Work task: Scan the data for "heeft" and copy the lines it appears in.

Transcribed page contents:
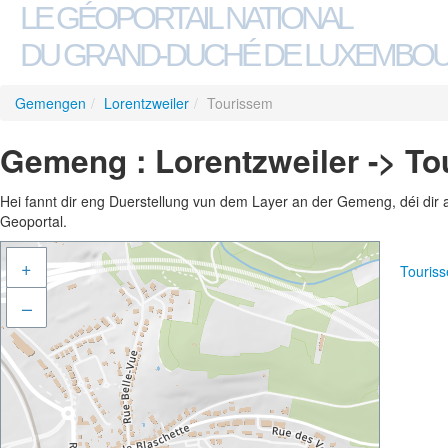
LE GÉOPORTAIL NATIONAL
DU GRAND-DUCHÉ DE LUXEMBO
Gemengen
/
Lorentzweiler
/
Tourissem
Gemeng : Lorentzweiler -> T
Hei fannt dir eng Duerstellung vun dem Layer an der Gemeng, déi dir 
Geoportal.
+
Touris
–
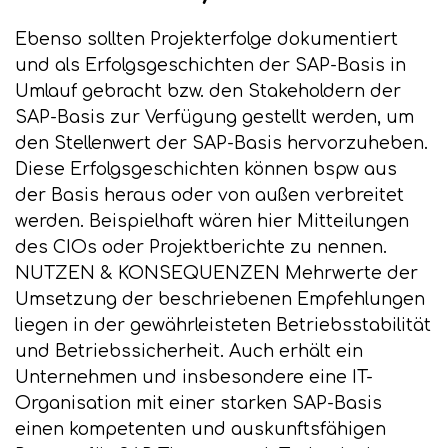
Ebenso sollten Projekterfolge dokumentiert
und als Erfolgsgeschichten der SAP-Basis in
Umlauf gebracht bzw. den Stakeholdern der
SAP-Basis zur Verfügung gestellt werden, um
den Stellenwert der SAP-Basis hervorzuheben.
Diese Erfolgsgeschichten können bspw aus
der Basis heraus oder von außen verbreitet
werden. Beispielhaft wären hier Mitteilungen
des CIOs oder Projektberichte zu nennen.
NUTZEN & KONSEQUENZEN Mehrwerte der
Umsetzung der beschriebenen Empfehlungen
liegen in der gewährleisteten Betriebsstabilität
und Betriebssicherheit. Auch erhält ein
Unternehmen und insbesondere eine IT-
Organisation mit einer starken SAP-Basis
einen kompetenten und auskunftsfähigen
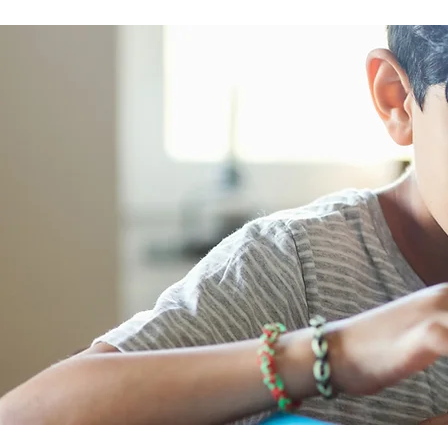
lorsqu’ils sont malades. Nous 
pour inciter les hommes à don
priorité à leur santé et à leur b
Programmez des examens de
dépistage réguliers Les bilans e
examens de dépistage perme
d’identifier un éventuel prob
santé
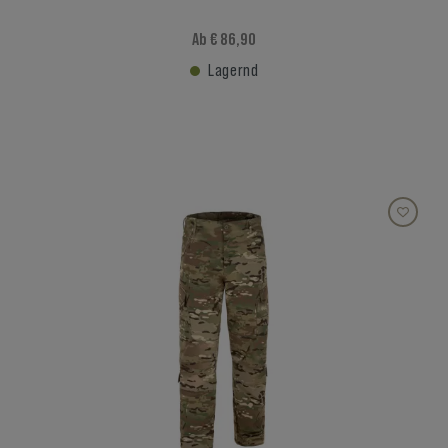
Ab € 86,90
Lagernd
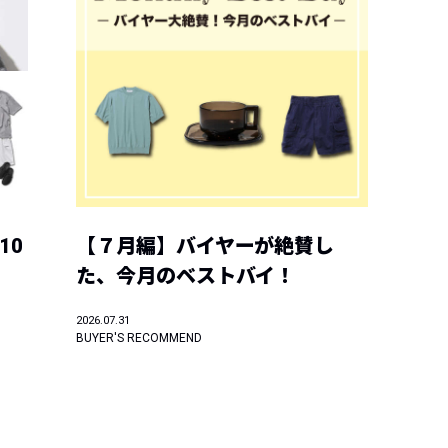
10
【７月編】バイヤーが絶賛し
た、今月のベストバイ！
2026.07.31
BUYER'S RECOMMEND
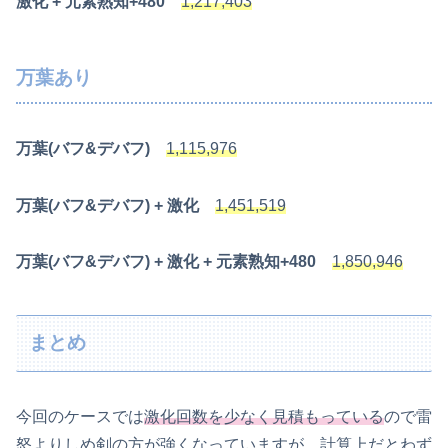
激化 + 元素熟知+480
1,217,403
万葉あり
万葉(バフ&デバフ)
1,115,976
万葉(バフ&デバフ) + 激化
1,451,519
万葉(バフ&デバフ) + 激化 + 元素熟知+480
1,850,946
まとめ
今回のケースでは
激化回数を少なく見積もっている
ので雷
怒よりしめ剣の方が強くなっていますが、計算上だとわず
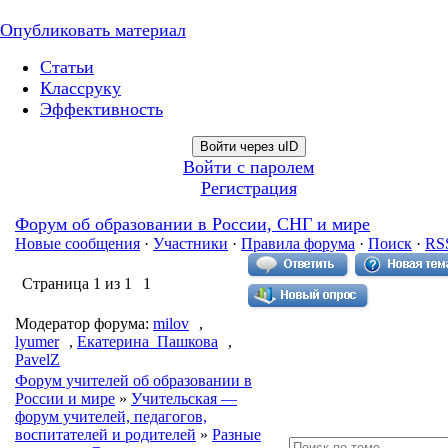
Опубликовать материал
Статьи
Классруку
Эффективность
Войти через uID
Войти с паролем
Регистрация
Форум об образовании в России, СНГ и мире
Новые сообщения
·
Участники
·
Правила форума
·
Поиск
·
RS
Страница
1
из
1
1
Модератор форума:
milov
,
lyumer
,
Екатерина_Пашкова
,
PavelZ
Форум учителей об образовании в
России и мире
»
Учительская —
форум учителей, педагогов,
воспитателей и родителей
»
Разные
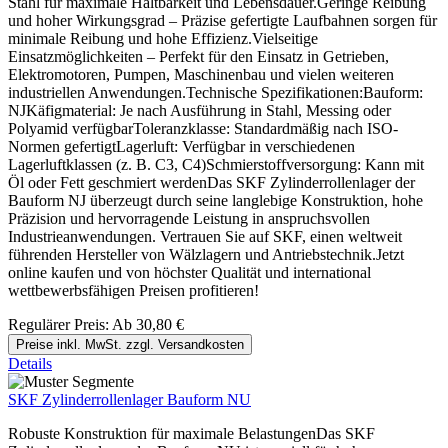
Stahl für maximale Haltbarkeit und Lebensdauer.Geringe Reibung
und hoher Wirkungsgrad – Präzise gefertigte Laufbahnen sorgen für
minimale Reibung und hohe Effizienz.Vielseitige
Einsatzmöglichkeiten – Perfekt für den Einsatz in Getrieben,
Elektromotoren, Pumpen, Maschinenbau und vielen weiteren
industriellen Anwendungen.Technische Spezifikationen:Bauform:
NJKäfigmaterial: Je nach Ausführung in Stahl, Messing oder
Polyamid verfügbarToleranzklasse: Standardmäßig nach ISO-
Normen gefertigtLagerluft: Verfügbar in verschiedenen
Lagerluftklassen (z. B. C3, C4)Schmierstoffversorgung: Kann mit
Öl oder Fett geschmiert werdenDas SKF Zylinderrollenlager der
Bauform NJ überzeugt durch seine langlebige Konstruktion, hohe
Präzision und hervorragende Leistung in anspruchsvollen
Industrieanwendungen. Vertrauen Sie auf SKF, einen weltweit
führenden Hersteller von Wälzlagern und Antriebstechnik.Jetzt
online kaufen und von höchster Qualität und international
wettbewerbsfähigen Preisen profitieren!
Regulärer Preis:
Ab
30,80 €
Preise inkl. MwSt. zzgl. Versandkosten
Details
SKF Zylinderrollenlager Bauform NU
Robuste Konstruktion für maximale BelastungenDas SKF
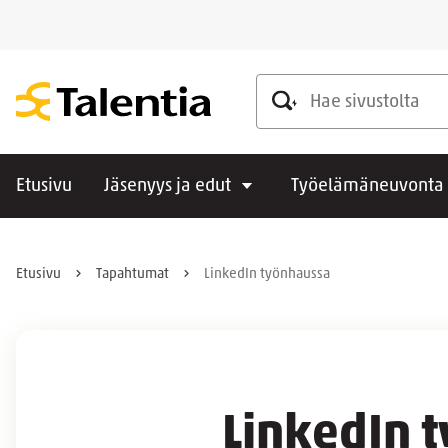
Hae sivustolta
Etusivu
Jäsenyys ja edut
Työelämäneuvonta
Etusivu
Tapahtumat
LinkedIn työnhaussa
LinkedIn 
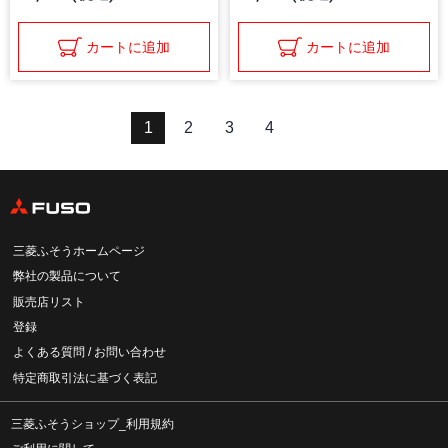
カートに追加
カートに追加
1
2
3
4
三菱ふそうホームページ
弊社の製品について
販売店リスト
登録
よくある質問 / お問い合わせ
特定商取引法に基づく表記
三菱ふそうショップ_利用規約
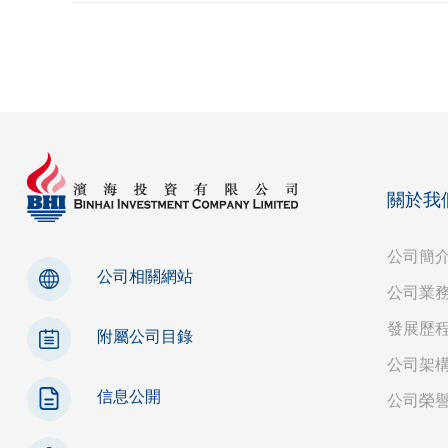
關於我
公司簡
公司相關網站
公司業
發展歷
附屬公司目錄
公司架
信息公開
公司榮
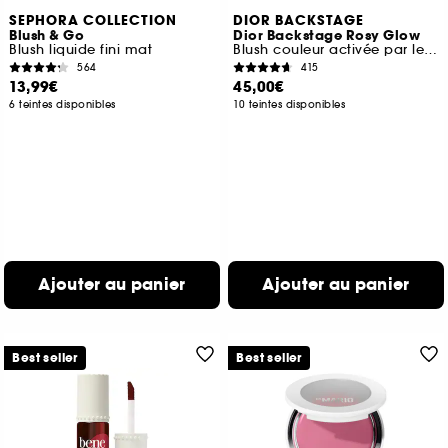
SEPHORA COLLECTION
DIOR BACKSTAGE
Blush & Go
Dior Backstage Rosy Glow
Blush liquide fini mat
Blush couleur activée par le pH
564
415
13,99€
45,00€
6 teintes disponibles
10 teintes disponibles
Ajouter au panier
Ajouter au panier
Best seller
Best seller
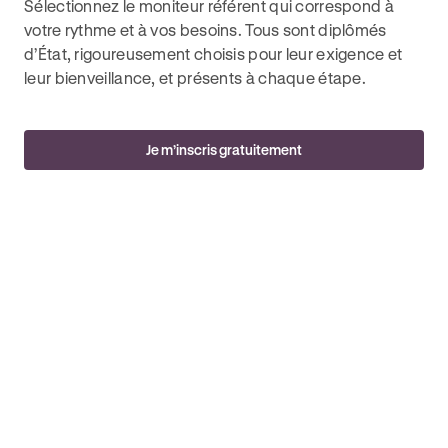
Sélectionnez le moniteur référent qui correspond à
votre rythme et à vos besoins. Tous sont diplômés
d’État, rigoureusement choisis pour leur exigence et
leur bienveillance, et présents à chaque étape.
Je m’inscris gratuitement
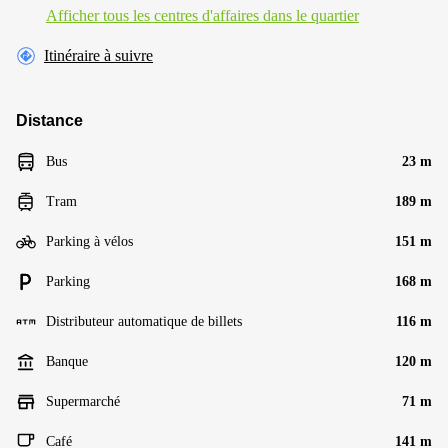
Afficher tous les centres d'affaires dans le quartier
Itinéraire à suivre
Distance
Bus
23 m
Tram
189 m
Parking à vélos
151 m
Parking
168 m
Distributeur automatique de billets
116 m
Banque
120 m
Supermarché
71 m
Café
141 m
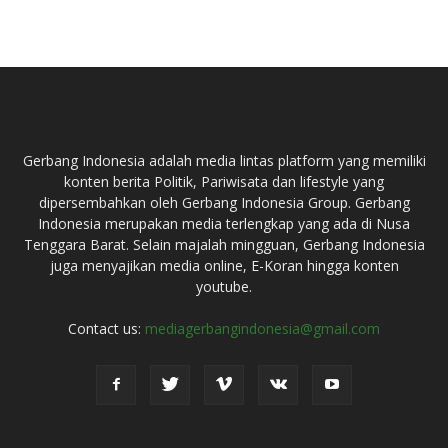
Gerbang Indonesia adalah media lintas platform yang memiliki
konten berita Politik, Pariwisata dan lifestyle yang
dipersembahkan oleh Gerbang Indonesia Group. Gerbang
Indonesia merupakan media terlengkap yang ada di Nusa
Tenggara Barat. Selain majalah mingguan, Gerbang Indonesia
juga menyajikan media online, E-Koran hingga konten
youtube.
Contact us:
mediagerbangindonesia@gmail.com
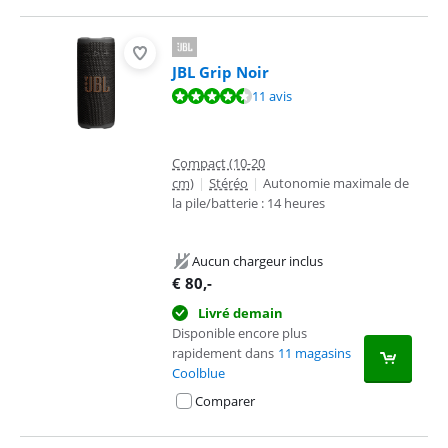
JBL Grip Noir
La note est de 9,2 sur 10, basée sur 11 avis.
11 avis
Compact (10-20
cm)
|
Stéréo
|
Autonomie maximale de
la pile/batterie : 14 heures
Aucun chargeur inclus
€
80
,-
Livré demain
Disponible encore plus
rapidement dans
11 magasins
Coolblue
Comparer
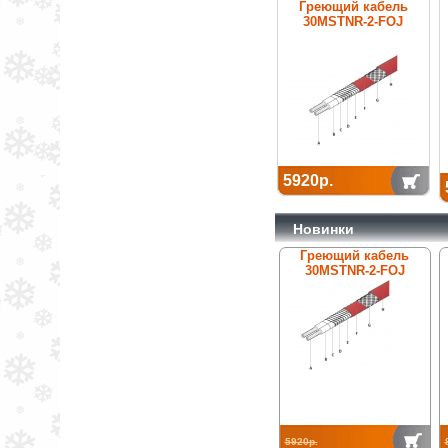
Греющий кабель
30MSTNR-2-FOJ
5920р.
Новинки
Греющий кабель
30MSTNR-2-FOJ
5920р.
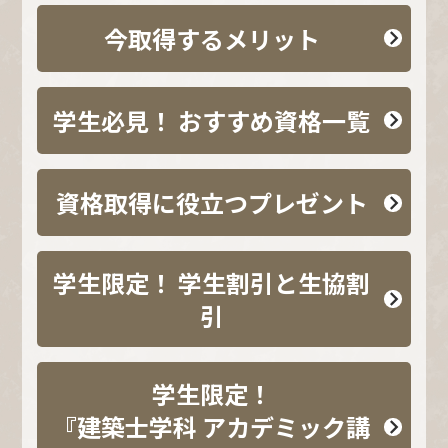
今取得するメリット
学生必見！ おすすめ資格一覧
資格取得に役立つプレゼント
学生限定！ 学生割引と生協割
引
学生限定！
『建築士学科 アカデミック講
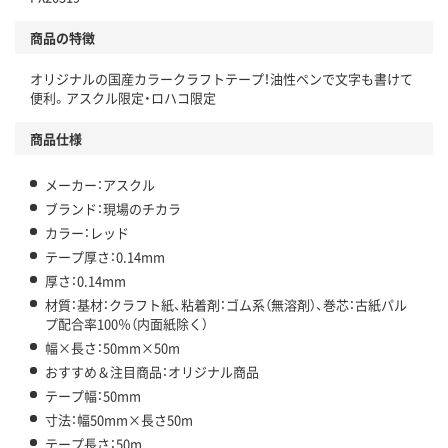
商品の特徴
オリジナルの国産カラークラフトテープ！油性ペンで文字も書けて
便利。アスクル限定・ロハコ限定
商品仕様
メーカー：アスクル
ブランド：現場のチカラ
カラー：レッド
テープ厚さ：0.14mm
厚さ：0.14mm
材質：基材：クラフト紙、粘着剤：ゴム系（無溶剤）、巻芯：古紙パル
プ配合率100％（内面紙除く）
幅×長さ：50mm×50m
おすすめ＆注目商品：オリジナル商品
テープ幅：50mm
寸法：幅50mm×長さ50m
テープ長さ：50m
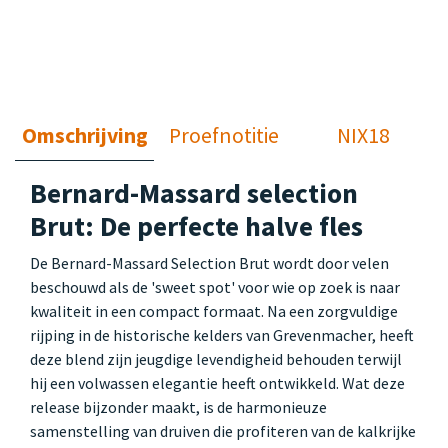
Omschrijving
Proefnotitie
NIX18
Bernard-Massard selection
Brut: De perfecte halve fles
De Bernard-Massard Selection Brut wordt door velen
beschouwd als de 'sweet spot' voor wie op zoek is naar
kwaliteit in een compact formaat. Na een zorgvuldige
rijping in de historische kelders van Grevenmacher, heeft
deze blend zijn jeugdige levendigheid behouden terwijl
hij een volwassen elegantie heeft ontwikkeld. Wat deze
release bijzonder maakt, is de harmonieuze
samenstelling van druiven die profiteren van de kalkrijke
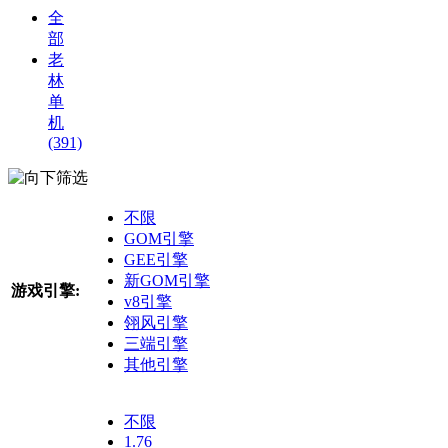
全
部
老
林
单
机
(391)
筛选
不限
GOM引擎
GEE引擎
新GOM引擎
游戏引擎:
v8引擎
翎风引擎
三端引擎
其他引擎
不限
1.76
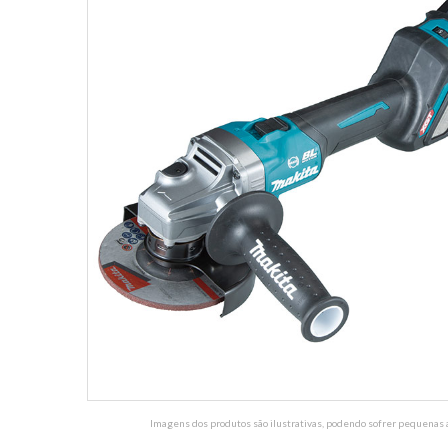
Imagens dos produtos são ilustrativas, podendo sofrer pequenas a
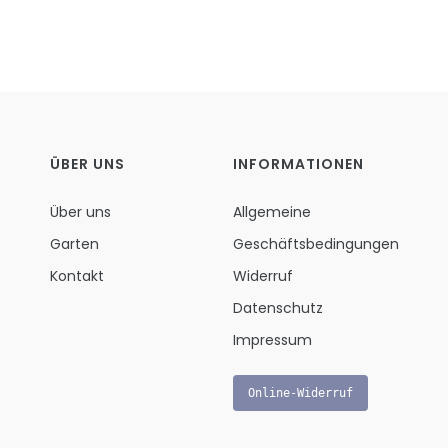
ÜBER UNS
INFORMATIONEN
Über uns
Allgemeine
Garten
Geschäftsbedingungen
Kontakt
Widerruf
Datenschutz
Impressum
Online-Widerruf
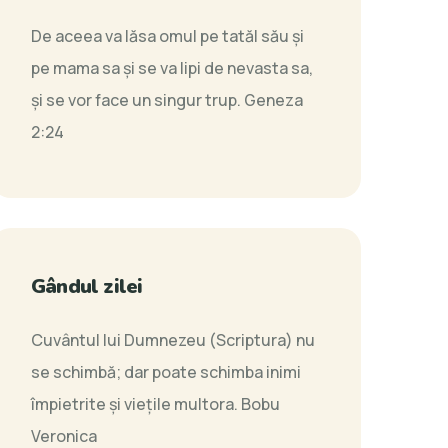
De aceea va lăsa omul pe tatăl său şi
pe mama sa şi se va lipi de nevasta sa,
şi se vor face un singur trup.
Geneza
2:24
Gândul zilei
Cuvântul lui Dumnezeu (Scriptura) nu
se schimbă; dar poate schimba inimi
împietrite şi vieţile multora.
Bobu
Veronica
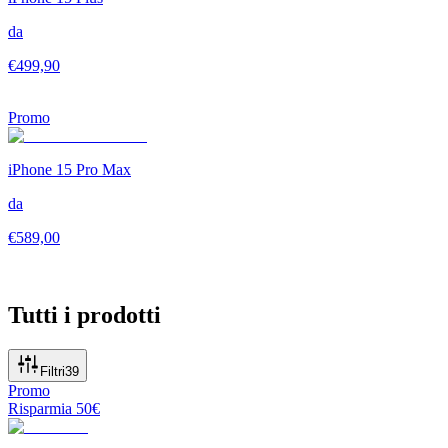
da
€
499,90
Promo
iPhone 15 Pro Max
da
€
589,00
Tutti i prodotti
Filtri
39
Promo
Risparmia
50
€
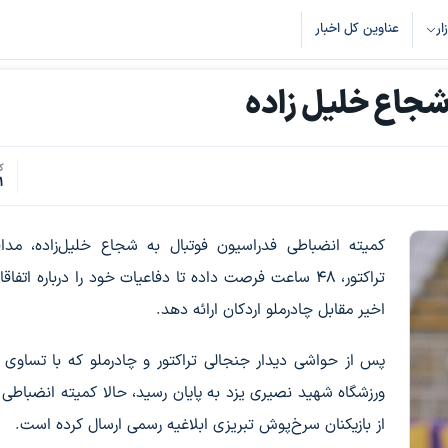
زار
عناوین کل اخبار
 شجاع خلیل زاده
ک
1
کمیته انضباطی فدراسیون فوتبال به شجاع خلیل‌زاده، مدا
تراکتور، ۴۸ ساعت فرصت داده تا دفاعیات خود را درباره اتفاق
اخیر مقابل چادرملو اردکان ارائه دهد.
ورزشگاه شهید نصیری یزد به پایان رسید، حالا کمیته انضباطی 
از بازیکنان سرخ‌پوش تبریزی ابلاغیه رسمی ارسال کرده است.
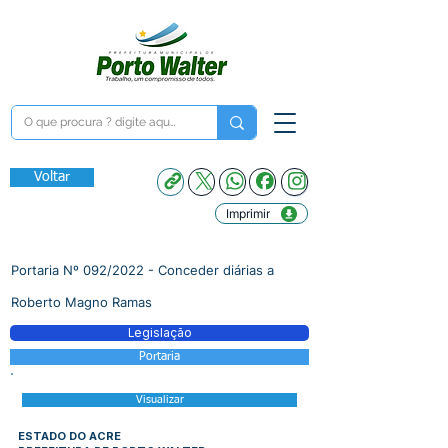
Voltar
Imprimir
Portaria Nº 092/2022 - Conceder diárias a
Roberto Magno Ramas
Legislação
Portaria
Visualizar
ESTADO DO ACRE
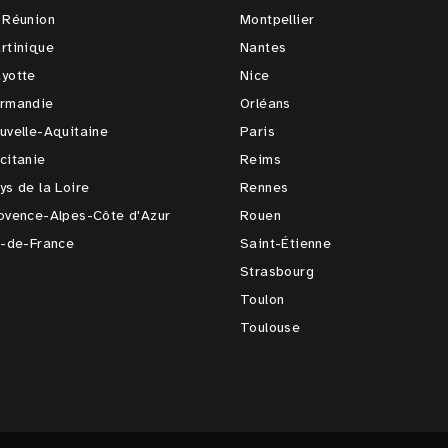
 Réunion
Montpellier
rtinique
Nantes
yotte
Nice
rmandie
Orléans
uvelle-Aquitaine
Paris
citanie
Reims
ys de la Loire
Rennes
ovence-Alpes-Côte d'Azur
Rouen
e-de-France
Saint-Étienne
Strasbourg
Toulon
Toulouse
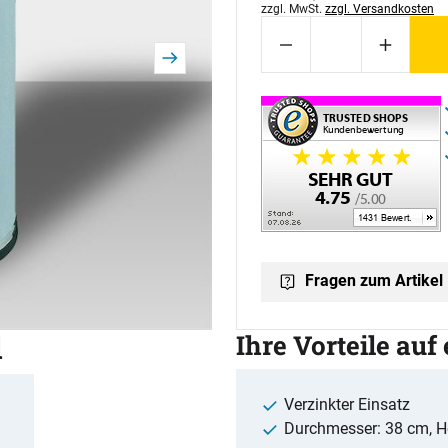
Steuerhinweis:
zzgl. MwSt.
zzgl. Versandkosten
Fragen zum Artikel
l
Ihre Vorteile auf
Verzinkter Einsatz
Durchmesser: 38 cm, H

Response for this exercise:
rijping in de historische kelders van Grevenmacher, heeft
hij een volwassen elegantie heeft ontwikkeld. Wat deze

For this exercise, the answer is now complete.